Ester, Don. Sound Connections. “Takadimi Overview.” 2005.

 

SUMMARIZE:

Ř       Intro

·         Takadimi is rhythm pedagogy designed by three music theorists

·         Kodály educators are adopting this

·         Fulfills National Content Standard #5 through dictation, notation, reading

·         Imperative for teacher to have complete understanding of Takadimi to avoid misunderstanding

Ř       The Challenges of Teaching Music Literacy

·         There are many, many approaches to rhythmic counting, and often multiple ones are used in same school system – problem

·         Common Sense Principles

-          Best for student learning to have one tone-syllable and one rhythm-syllable system for K-12

-          Because of how people migrate, best to use same system nationwide

·         Not practical nationwide (anti-American way, academic freedom), but can happen locally

·         Those who teach primary and secondary prefer counting but use both

·         Counting is better for older kids, Kodály for younger, so teachers struggle to find transition

Ř       The Importance of Sound Before Symbol

·         “Sound before symbol” has been fundamental for > 200 years

·         But in methods practice, almost always has notation first

·         The plethora of visual notation overwhelms the first-time viewer, and gets very confusing

·         Should learn how it sounds/works first, before seeing what it looks like

Ř       The Learning Sequence

·         First, students learn to echo what they hear

·         Second, learn to connect sounds to syllables

·         Finally, learn to connect syllables to symbols

·         Fundamental goal – connect sound to sight

·         Audiation – “hearing and comprehending in one’s mind the sound of music; thinking sound”

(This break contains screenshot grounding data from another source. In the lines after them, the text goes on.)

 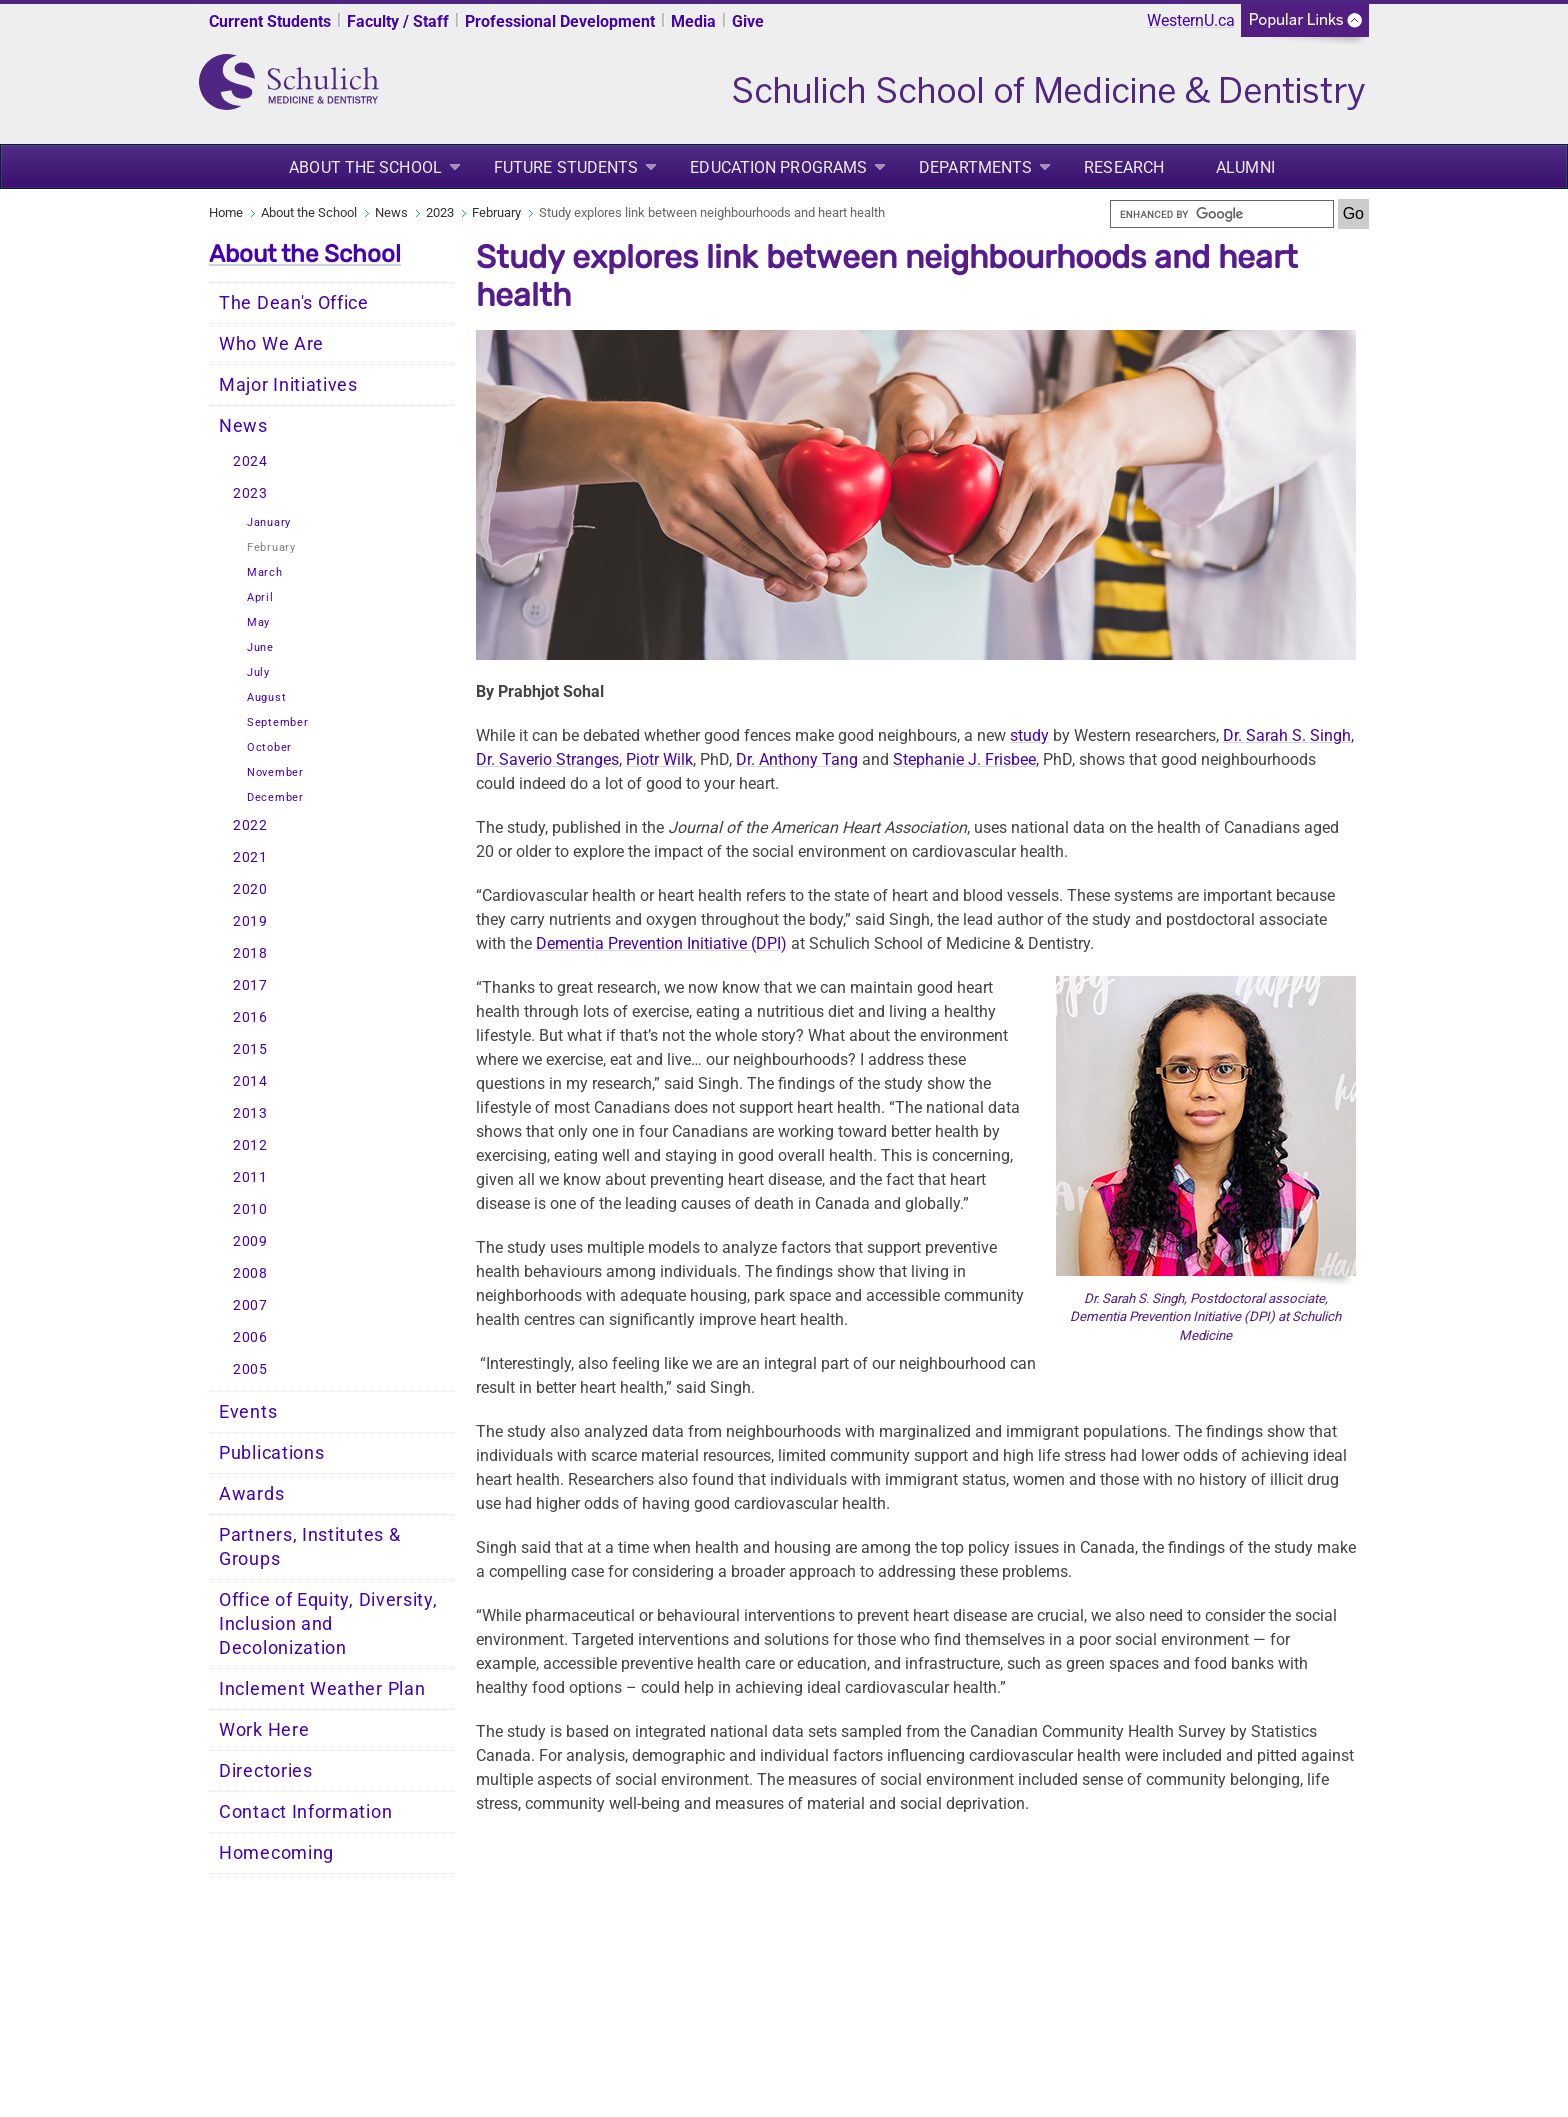 I want to click on 2012, so click(x=250, y=1145).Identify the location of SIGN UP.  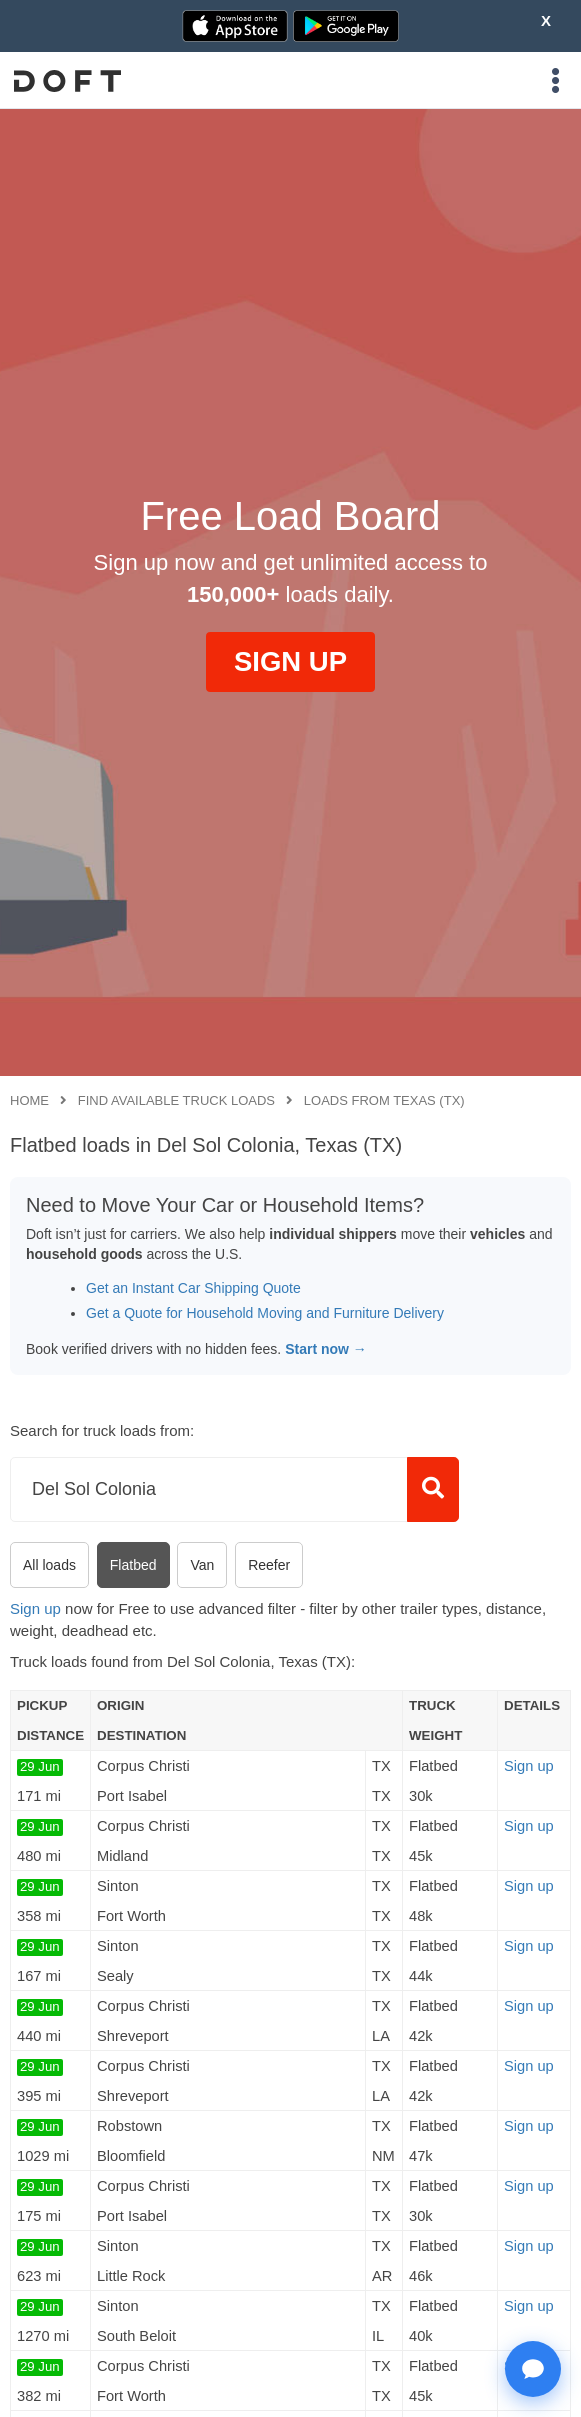
(290, 661).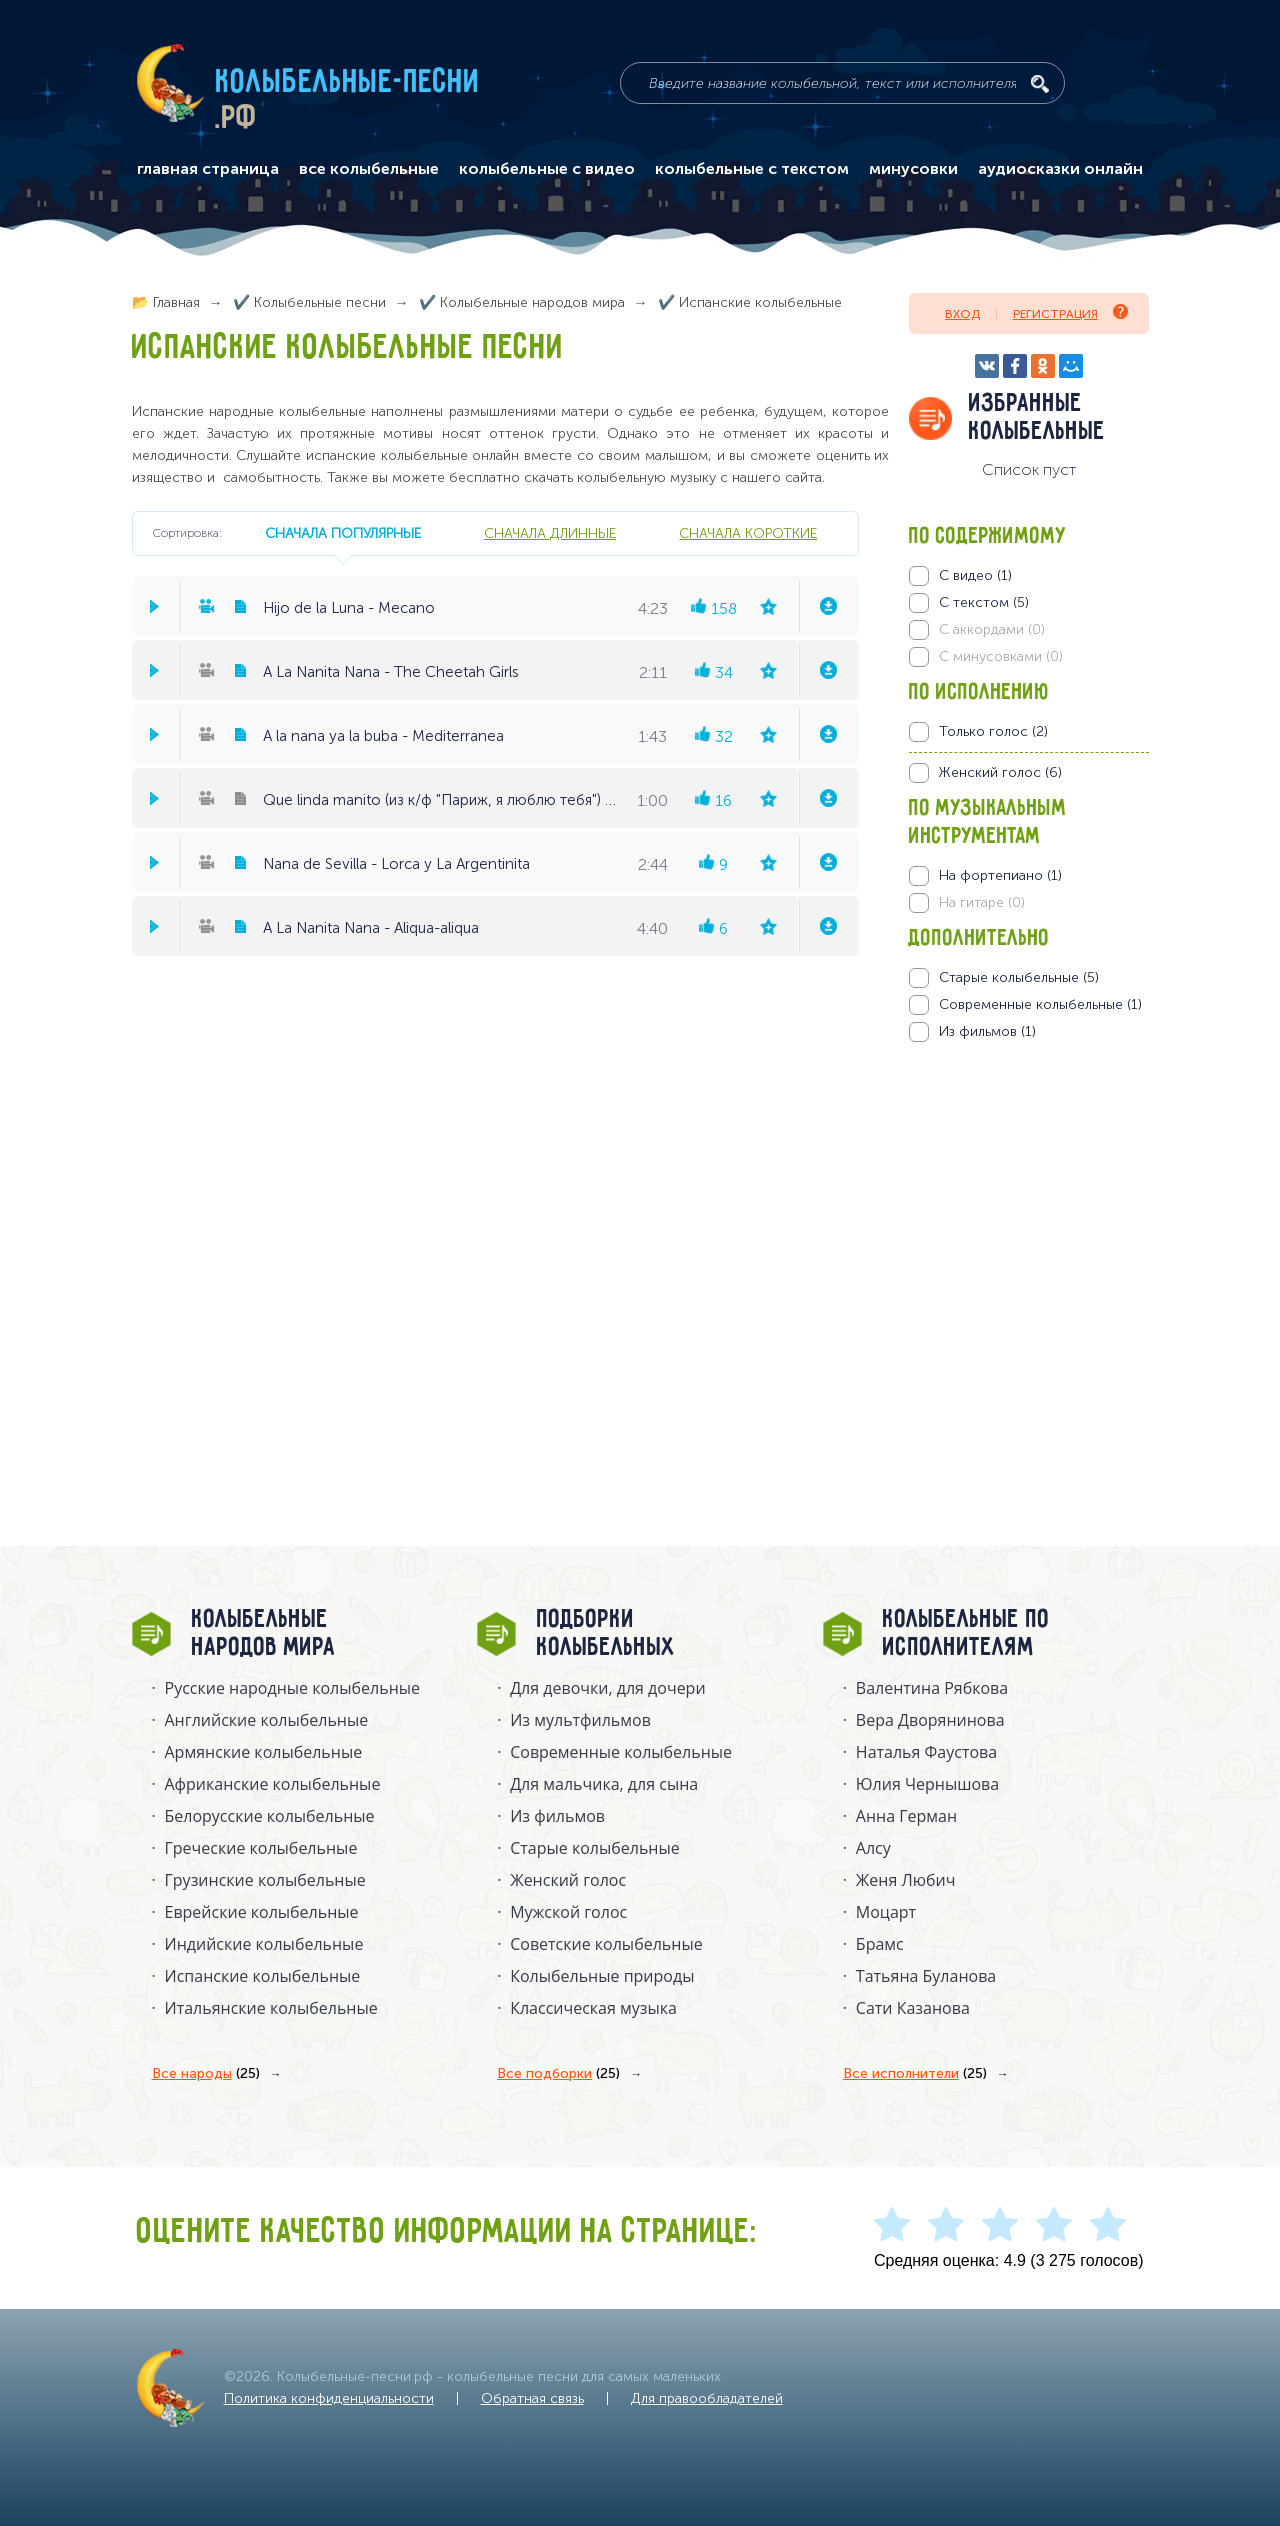 Image resolution: width=1280 pixels, height=2526 pixels. I want to click on Колыбельные по исполнителям, so click(966, 1634).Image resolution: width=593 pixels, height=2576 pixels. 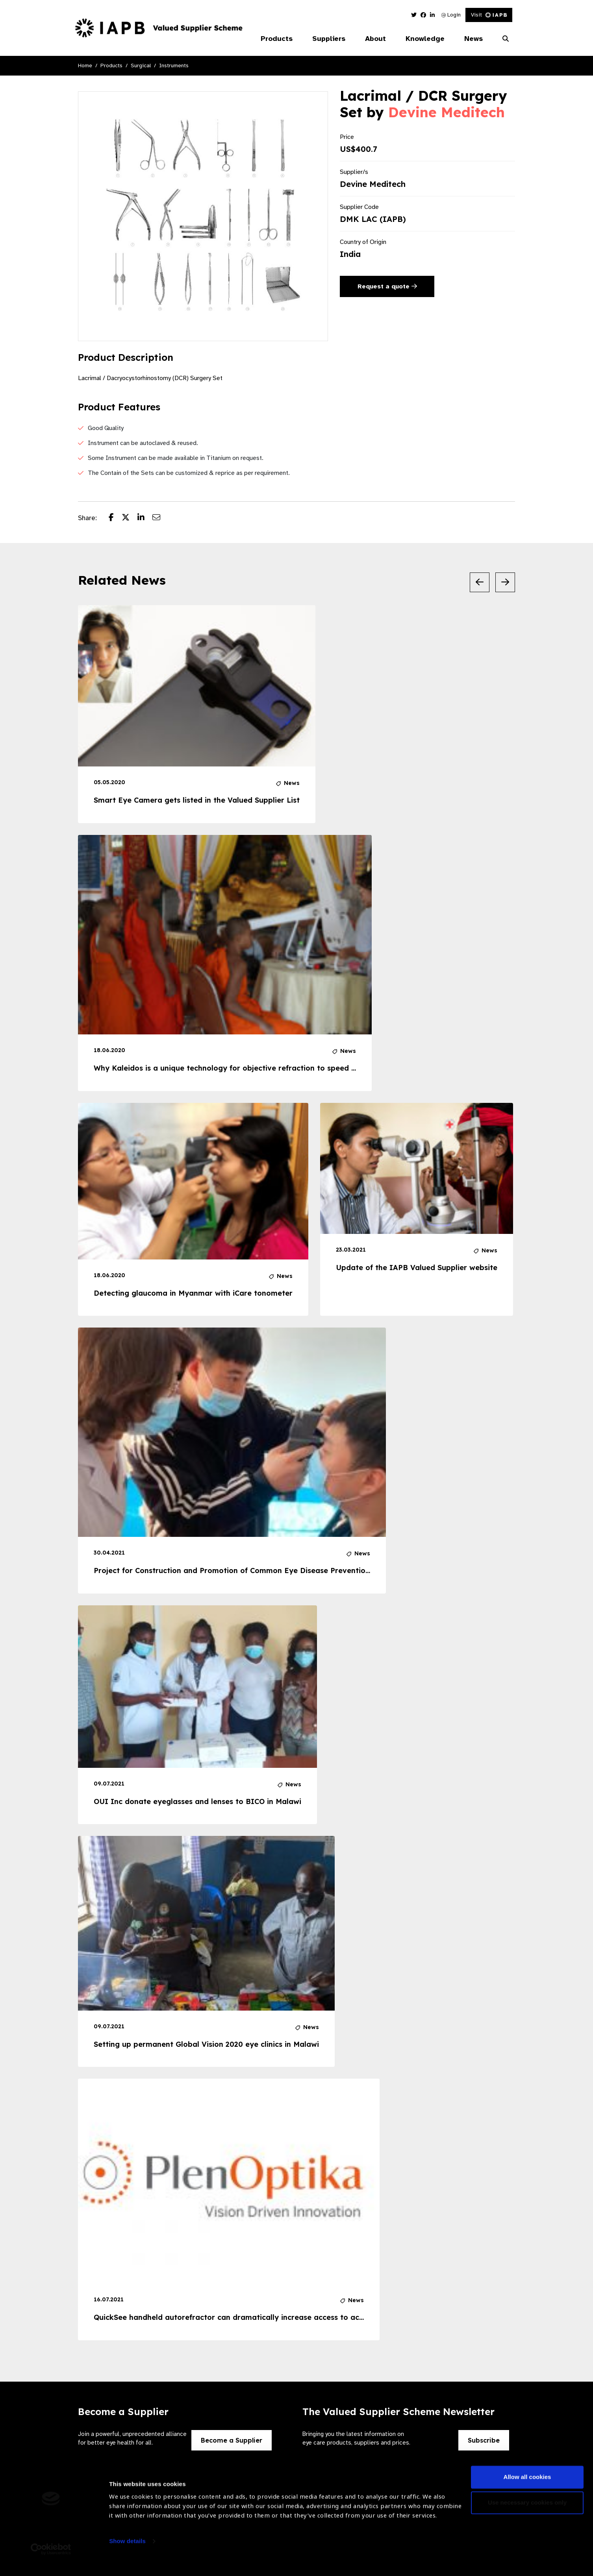 I want to click on Visit, so click(x=489, y=14).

·         Must internalize sound or sound pattern before notating or even reading it

·         Effective rhythm and tonal syllables facilitate notation into sound and vice versa

Ř       The Importance of Beat-Oriented Rhythm Syllables

·         If sound introduced first, then designator of beat needed – unique syllable for downbeats

·         Each unique division of beat gets its own unique syllable, consistent across meters

·         Quarter note in 2/4 aurally is same as dotted quarter in 6/8 and half in 2/2, so should all be same

·         Otherwise, hinders sound-to-symbol learning

·         Takadimi, thus, has evolved into a particularly elegant system

Ř       The Takadimi Syllables

·         Takadimi syllables are beat- and metric-function-specific, not symbol-specific

·         2/4 and 2/2 sound exactly the same, so syllables are the same

·         Three superior reasons for Takadimi:

-          Can be used with youngest learners (who may not even know concept of counting)

-          Distinct syllables for simple and compound meters (dual proficiency from start)

-          More accurate representation of duplets and triplets (with di midpoint of both)

·         Also allows for easy switch to beat-counting with 1, 2, 3, etc. instead of Ta

·         Makes transition to instrumental/choral ensembles easy if students already are familiar with it

·         A comfort with this may make rhythm reading instruction unnecessary, allowing more time for concentration on playing techniques

Ř       Becoming a Proficient Practitioner of Takadimi

·         Teacher has to be assertive about wanting to learn and use Takadimi in order to become fluent

·         Give it practice, it’ll become easy pretty quickly

 

DISCUSS:

This is a very interesting article.  It almost convinces me to use Takadimi.  And I mean that seriously, not sarcastically like it sounds.  If I decide to use Takadimi with my students, this is an excellent argument as to why and how.  However, I’m still not totally convinced that it is the best idea.  Regardless of research data, I am not totally convinced of even the idea that sound must come before symbols.  I grew up using the counting system for as long as I can remember, and I never had any trouble with it or saw it causing any problems.  Maybe that’s because I’m a math guy (800 on Math portion of SAT) and so it just makes perfect sense to me to add the rhythms like that.  I certainly do intend to attempt to become proficient at Takadimi, however, because one day I may decide to use it, and I certainly don’t want to snub anything I’m being taught just because I may not totally buy it at the time.